Adam Phaiah of Danielson played under Innocent for two seasons (2003 and 2004) after transferring to Eastern in the fall of 2003, and served under Innocent as a volunteer assistant coach last fall. He praised Innocent as a devoted coach and family man who always made academics and the welfare of his student-athletes a priority.

“Frantz had a big impact on Eastern soccer, above and beyond wins, losses and his record number of games coached,” noted Phaiah. “More importantly, he was a family man and a people person. No one ever had to be afraid to go up to him and talk to him about anything: soccer, family, social life, school… If a player ever had a problem academically, Frantz was always more than willing to make a phone call or go and see the teacher,” added Phaiah. “As long as you were willing to put forth the effort, academically, he was willing to put forth the effort on his part. His door was always open.”

Phaiah also pointed out Innocent’s passion for and knowledge of the game.

“Frantz loves the game,” said Phaiah. “He loves to teach the game. And he knows the game. I think that any player that played for him and any coach who worked with him, will tell you the same thing.”

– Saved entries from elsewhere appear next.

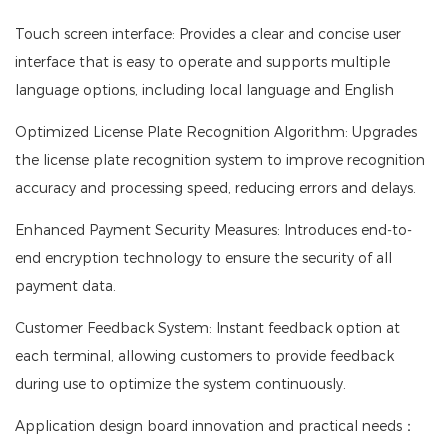
Touch screen interface: Provides a clear and concise user
interface that is easy to operate and supports multiple
language options, including local language and English
Optimized License Plate Recognition Algorithm: Upgrades
the license plate recognition system to improve recognition
accuracy and processing speed, reducing errors and delays.
Enhanced Payment Security Measures: Introduces end-to-
end encryption technology to ensure the security of all
payment data.
Customer Feedback System: Instant feedback option at
each terminal, allowing customers to provide feedback
during use to optimize the system continuously.
Application design board innovation and practical needs：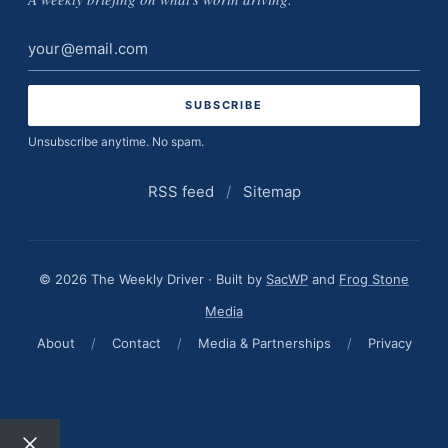
Email
address
Unsubscribe anytime. No spam.
RSS feed
/
Sitemap
© 2026 The Weekly Driver · Built by
SacWP
and
Frog Stone
Media
About
/
Contact
/
Media & Partnerships
/
Privacy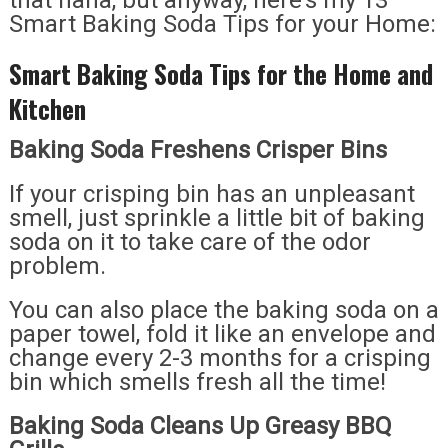
that haha, but anyway, here’s my 13
Smart Baking Soda Tips for your Home:
Smart Baking Soda Tips for the Home and
Kitchen
Baking Soda Freshens Crisper Bins
If your crisping bin has an unpleasant
smell, just sprinkle a little bit of baking
soda on it to take care of the odor
problem.
You can also place the baking soda on a
paper towel, fold it like an envelope and
change every 2-3 months for a crisping
bin which smells fresh all the time!
Baking Soda Cleans Up Greasy BBQ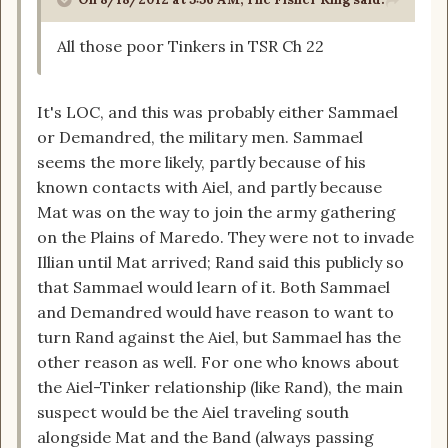
All those poor Tinkers in TSR Ch 22
It's LOC, and this was probably either Sammael
or Demandred, the military men. Sammael
seems the more likely, partly because of his
known contacts with Aiel, and partly because
Mat was on the way to join the army gathering
on the Plains of Maredo. They were not to invade
Illian until Mat arrived; Rand said this publicly so
that Sammael would learn of it. Both Sammael
and Demandred would have reason to want to
turn Rand against the Aiel, but Sammael has the
other reason as well. For one who knows about
the Aiel-Tinker relationship (like Rand), the main
suspect would be the Aiel traveling south
alongside Mat and the Band (always passing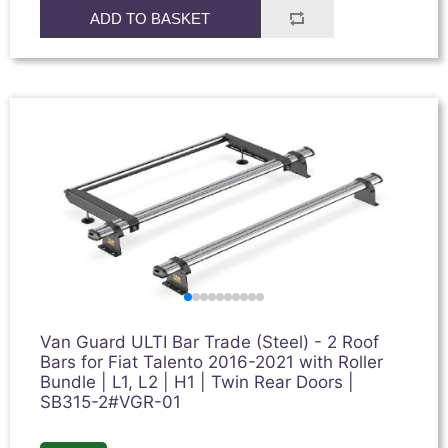
ADD TO BASKET
Van Guard ULTI Bar Trade (Steel) - 2 Roof
Bars for Fiat Talento 2016-2021 with Roller
Bundle | L1, L2 | H1 | Twin Rear Doors |
SB315-2#VGR-01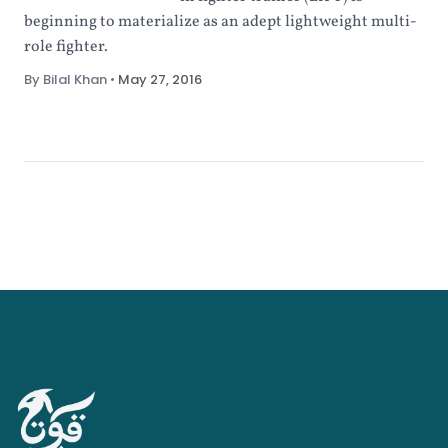
beginning to materialize as an adept lightweight multi-
role fighter.
By Bilal Khan
•
May 27, 2016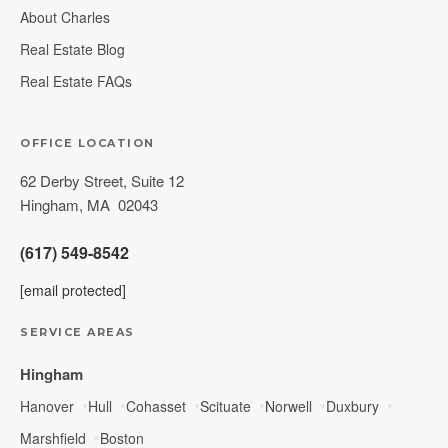
About Charles
Real Estate Blog
Real Estate FAQs
OFFICE LOCATION
62 Derby Street, Suite 12
Hingham
,
MA
02043
(617) 549-8542
[email protected]
SERVICE AREAS
Hingham
Hanover
Hull
Cohasset
Scituate
Norwell
Duxbury
Marshfield
Boston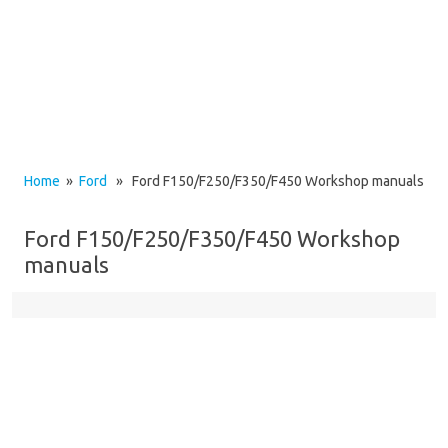
Home
»
Ford
» Ford F150/F250/F350/F450 Workshop manuals
Ford F150/F250/F350/F450 Workshop
manuals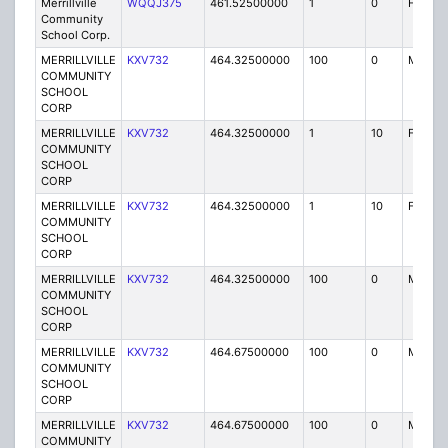
Merrillville
WQQJ375
461.52500000
1
0
FB2
Community
School Corp.
MERRILLVILLE
KXV732
464.32500000
100
0
MO
COMMUNITY
SCHOOL
CORP
MERRILLVILLE
KXV732
464.32500000
1
10
FB2
COMMUNITY
SCHOOL
CORP
MERRILLVILLE
KXV732
464.32500000
1
10
FB2
COMMUNITY
SCHOOL
CORP
MERRILLVILLE
KXV732
464.32500000
100
0
MO
COMMUNITY
SCHOOL
CORP
MERRILLVILLE
KXV732
464.67500000
100
0
MO
COMMUNITY
SCHOOL
CORP
MERRILLVILLE
KXV732
464.67500000
100
0
MO
COMMUNITY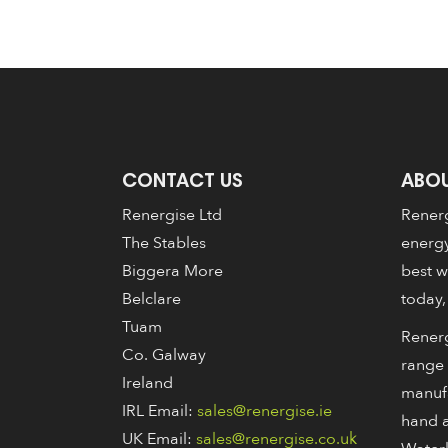
CONTACT US
ABOU
Renergise Ltd
Renerg
The Stables
energy
Biggera More
best w
Belclare
today,
Tuam
Renerg
Co. Galway
range 
Ireland
manuf
IRL Email:
sales@renergise.ie
hand a
UK Email:
sales@renergise.co.uk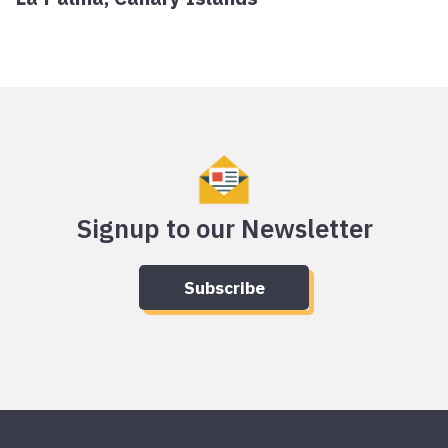
Signup to our Newsletter
Subscribe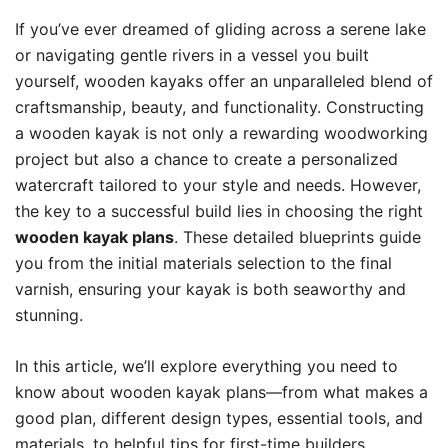
If you’ve ever dreamed of gliding across a serene lake
or navigating gentle rivers in a vessel you built
yourself, wooden kayaks offer an unparalleled blend of
craftsmanship, beauty, and functionality. Constructing
a wooden kayak is not only a rewarding woodworking
project but also a chance to create a personalized
watercraft tailored to your style and needs. However,
the key to a successful build lies in choosing the right
wooden kayak plans
. These detailed blueprints guide
you from the initial materials selection to the final
varnish, ensuring your kayak is both seaworthy and
stunning.
In this article, we’ll explore everything you need to
know about wooden kayak plans—from what makes a
good plan, different design types, essential tools, and
materials, to helpful tips for first-time builders.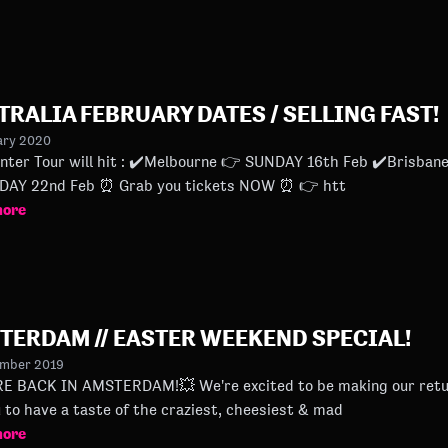
TRALIA FEBRUARY DATES / SELLING FAST!
ary 2020
 ✔️Melbourne 👉 SUNDAY 16th Feb ✔️Brisbane 👉 FRIDAY 21st Feb ✔️Sydney 👉
SATURDAY 22nd Feb ⏰ Grab you tickets NOW ⏰ 👉 htt
more
TERDAM // EASTER WEEKEND SPECIAL!
ember 2019
STERDAM!💥 We're excited to be making our return soon. At a new home! It's time
u to have a taste of the craziest, cheesiest & mad
more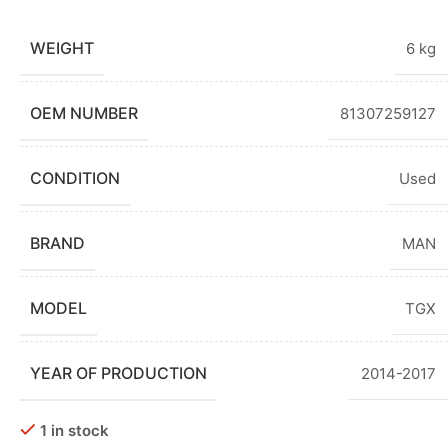
WEIGHT
6 kg
OEM NUMBER
81307259127
CONDITION
Used
BRAND
MAN
MODEL
TGX
YEAR OF PRODUCTION
2014-2017
1 in stock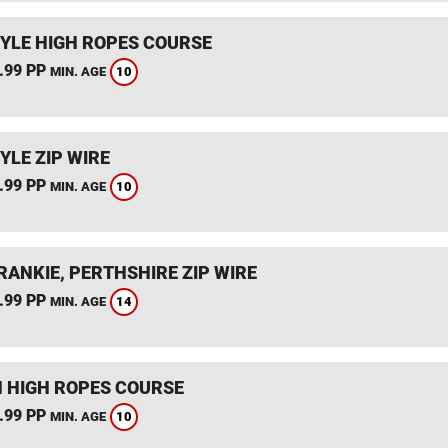
YLE HIGH ROPES COURSE
.99 PP
10
MIN. AGE
YLE ZIP WIRE
.99 PP
10
MIN. AGE
RANKIE, PERTHSHIRE ZIP WIRE
.99 PP
14
MIN. AGE
 HIGH ROPES COURSE
.99 PP
10
MIN. AGE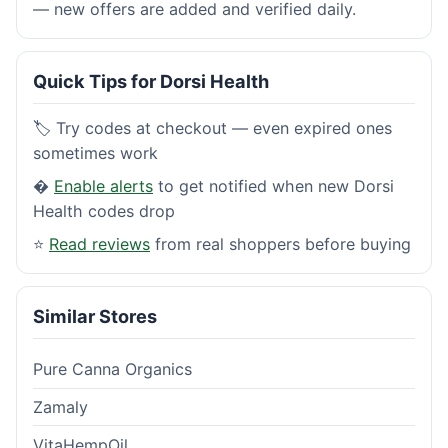
— new offers are added and verified daily.
Quick Tips for Dorsi Health
🏷️ Try codes at checkout — even expired ones
sometimes work
�
Enable alerts
to get notified when new Dorsi
Health codes drop
⭐
Read reviews
from real shoppers before buying
Similar Stores
Pure Canna Organics
Zamaly
VitaHempOil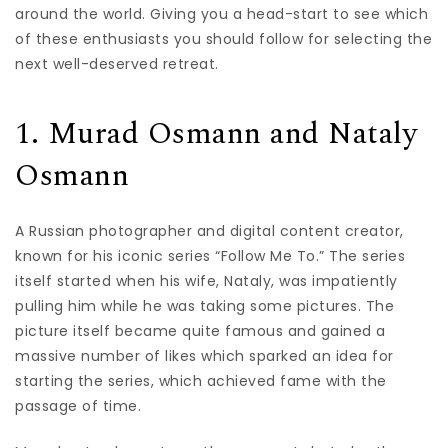
around the world. Giving you a head-start to see which
of these enthusiasts you should follow for selecting the
next well-deserved retreat.
1. Murad Osmann and Nataly
Osmann
A Russian photographer and digital content creator,
known for his iconic series “Follow Me To.” The series
itself started when his wife, Nataly, was impatiently
pulling him while he was taking some pictures. The
picture itself became quite famous and gained a
massive number of likes which sparked an idea for
starting the series, which achieved fame with the
passage of time.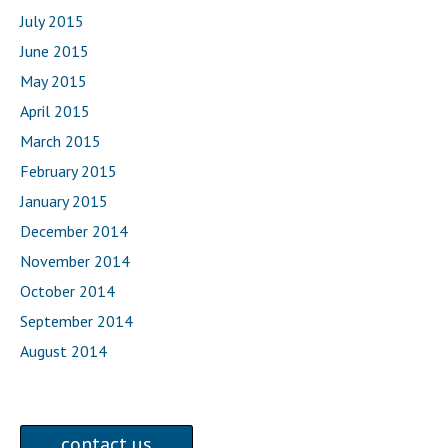
July 2015
June 2015
May 2015
April 2015
March 2015
February 2015
January 2015
December 2014
November 2014
October 2014
September 2014
August 2014
contact us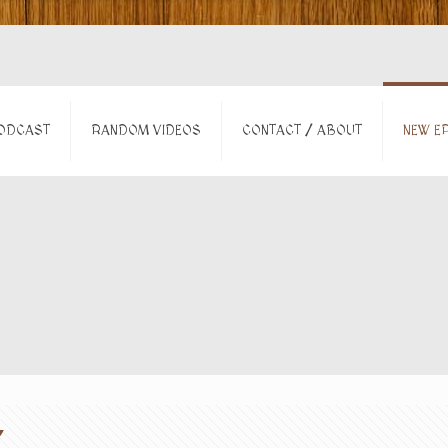
ODCAST
RANDOM VIDEOS
CONTACT / ABOUT
NEW EP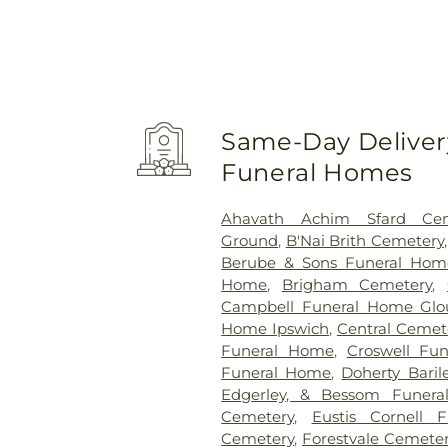
Same-Day Delivery
Funeral Homes
Ahavath Achim Sfard Cem
Ground
,
B'Nai Brith Cemetery
Berube & Sons Funeral Hom
Home
,
Brigham Cemetery
,
Campbell Funeral Home Glo
Home Ipswich
,
Central Cemet
Funeral Home
,
Croswell Fu
Funeral Home
,
Doherty Bari
Edgerley, & Bessom Funer
Cemetery
,
Eustis Cornell 
Cemetery
,
Forestvale Cemete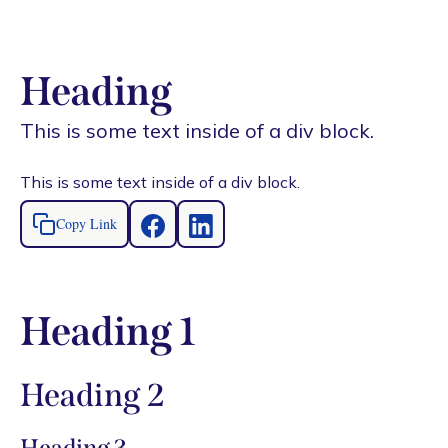
Heading
This is some text inside of a div block.
This is some text inside of a div block.
Copy Link
Heading 1
Heading 2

Eastern finished 7-5-6 in 2006, losing only one match (2-1-4) in the conference and was eliminated from conference playoff contention on the final day of the season despite playing Rhode Island College to a 0-0 overtime draw on the road. The team featured five seniors.

Following a three-year varsity playing career at the University of Connecticut – where he earned Division I All-America status as both a junior and senior in 1973 and 1974 – Innocent began his coaching career in 1976 as head girls’ coach at E.O. Smith High School in Storrs. He later served as head coach of the University of Connecticut women’s soccer club team in 1978 and assistant coach with the Central Connecticut State University men’s team between 1982 and 1984. Innocent joined the Eastern staff after five seasons (1985-1989) as assistant women’s coach at his alma mater.

Innocent has four children – daughters Nicole, 21, and Danielle, 10, and sons Frantz, Jr., 9, and Ryswick, 7 – and resides in East Hartford with wife MaryAgnes.

A search is underway to name a new part-time head coach.